The 21 youngsters with HIV had a median age of 15.2 years, compared with 42.0 in the 11 adult controls. Eleven children with HIV (52%) were girls, 14 (67%) had a viral load below 400 copies, and 7 had a viral load above 400 copies. CD4 percent in the HIV group averaged 29.8%. Only 3 children had started ART within the first year after HIV diagnosis. For the youngsters with HIV, median time elapsed between the last two HBV vaccinations was 10.1 years, and between the last two influenza vaccinations 0.6 year. Vaccine-specific antibody titers to H1N1 and H3N2 did not differ substantially between the youngsters with HIV and HIV negative controls, regardless of HIV load in the children. Antibody titers to HBV were significantly lower in children with HIV than in HIV negative controls, and the titers did not differ between children with a viral load above versus below 400 copies.
Defining protective titers against H1N1 and H3N2 as >1.4, the investigators found no significant difference in proportions protected between either HIV group (above or below 400 HIV RNA copies) and the HIV negative controls. Defining protective titers against HBV as above 2.1, they recorded protective titers in 14.3% of the sub-400-copy HIV group and 28.6% of the 400-plus-copy HIV group, compared with 66.7% of HIV negative controls (p < 0.009 for both comparisons).

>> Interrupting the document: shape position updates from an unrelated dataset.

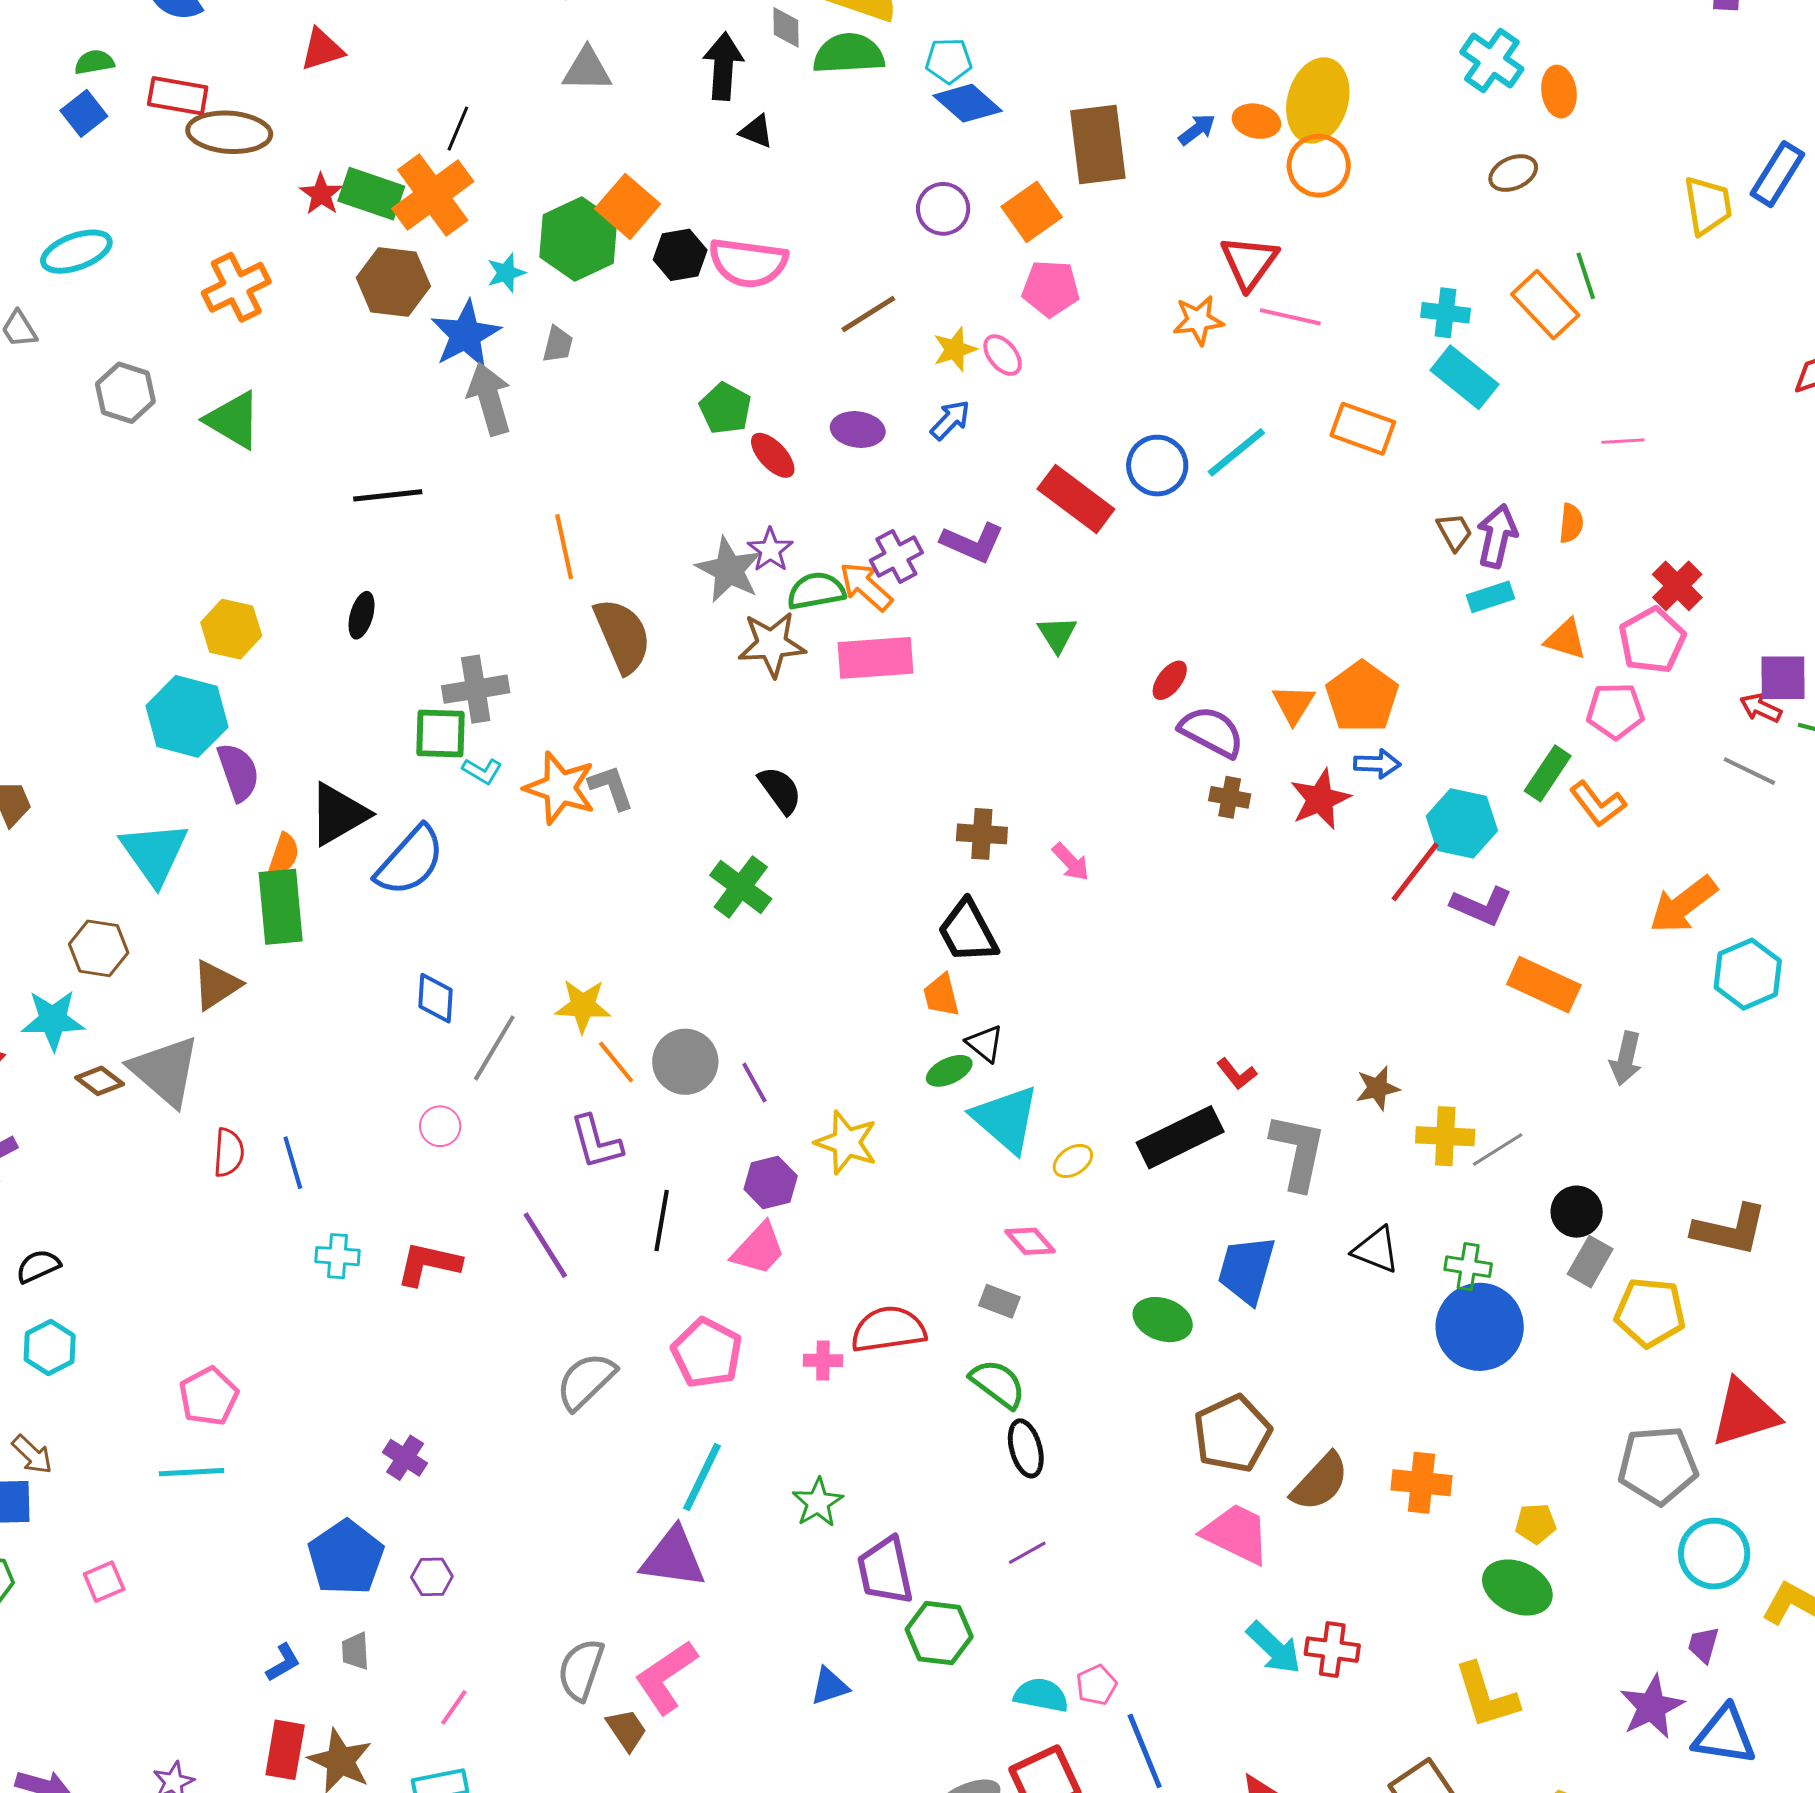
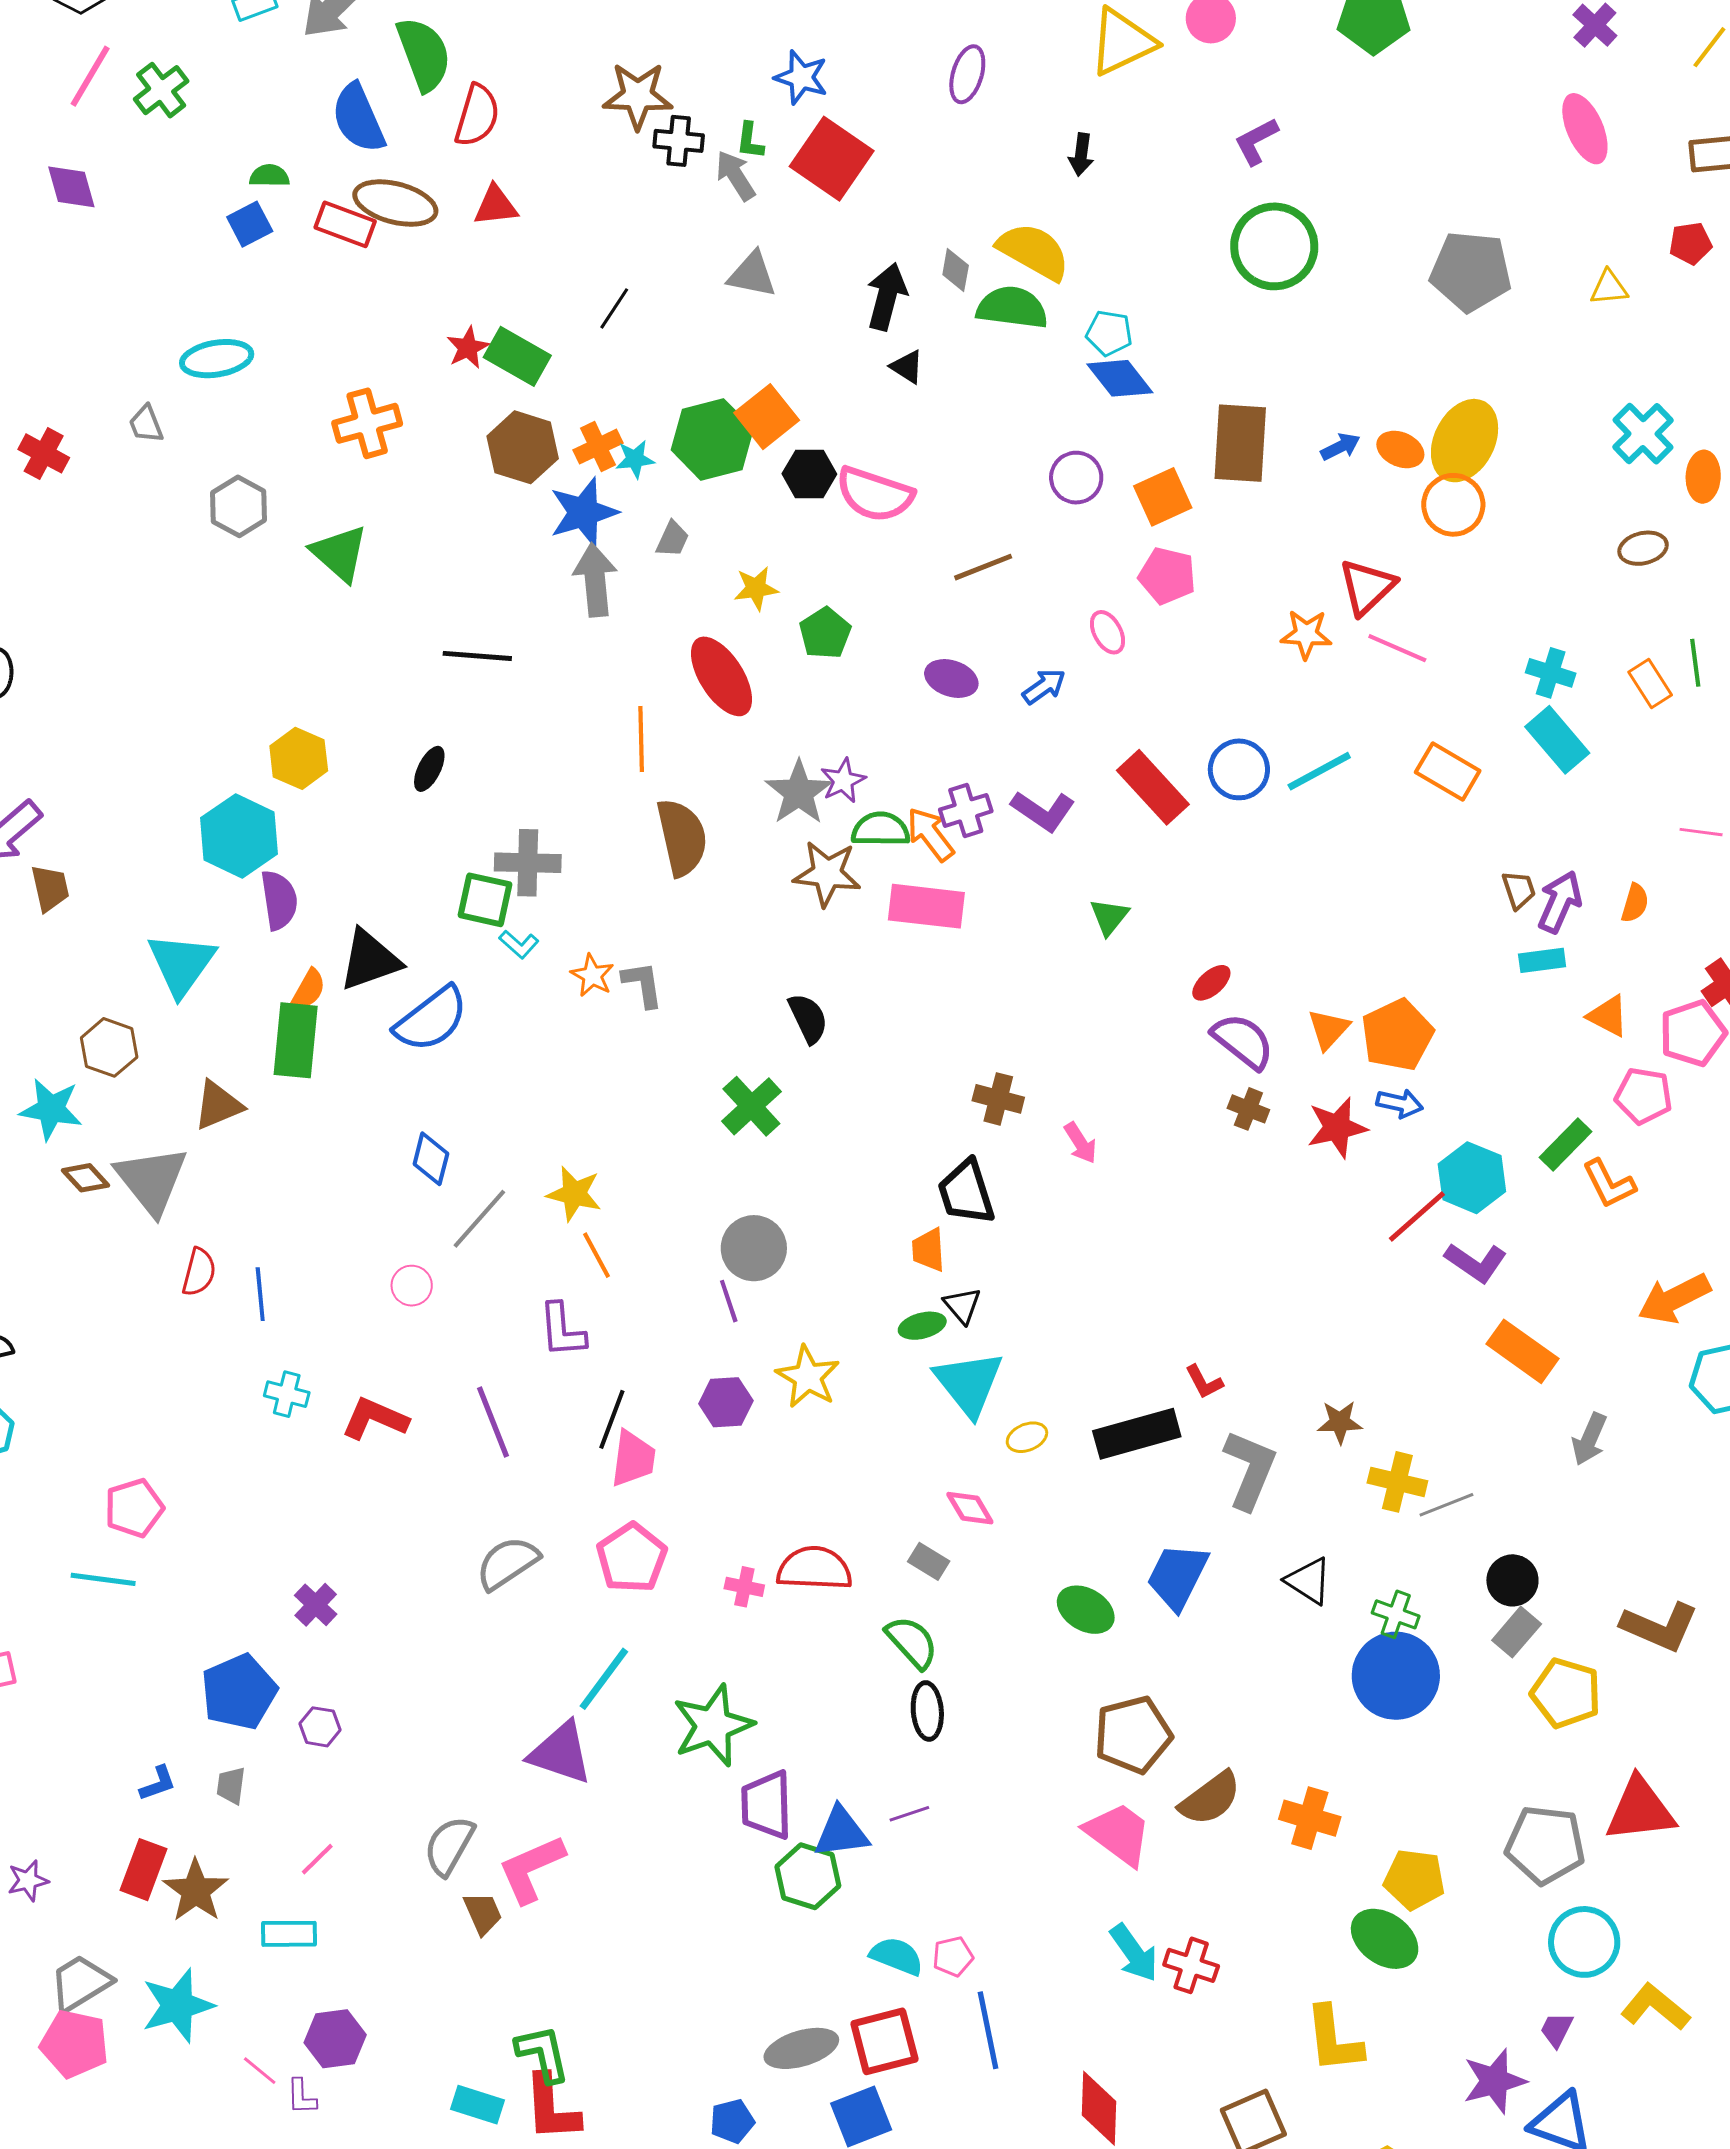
brown ellipse: (229, 132) -> (395, 203), moved
orange cross: (433, 195) -> (598, 447), moved, size x0.6
orange rectangle: (1545, 305) -> (1650, 683), size x0.7
yellow star: (955, 349) -> (756, 588), moved
red ellipse: (773, 455) -> (721, 676), moved, size x1.6
orange star: (560, 788) -> (592, 975), size x0.6
gray circle: (685, 1062) -> (754, 1248), moved
pink trapezoid: (759, 1249) -> (633, 1459), moved, turned -46
green star: (818, 1503) -> (713, 1725), size x1.6
yellow pentagon: (1536, 1524) -> (1414, 1879), size x1.5
blue triangle: (830, 1686) -> (841, 1832), moved, size x1.4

The University of Texas team proposed that “the persistence of protective levels of neutralising antibodies to influenza but not HBV in this population may be the consequence of repeated influenza vaccinations.” If that explains the difference between protection against influenza and HBV, they suggested, it could stress “the potential efficacy of providing structurally different [antigen] motifs in an intermittent way to assure a long-lasting immune response in infected children.”
Reference:
Contreras GA, Zahkour R, Murphy JR, Heresi GP. Revaccination in perinatally HIV-infected children: the case of influenza and HBV. ICAAC 2015, September 17-21, 2015, San Diego. Abstract H-1223.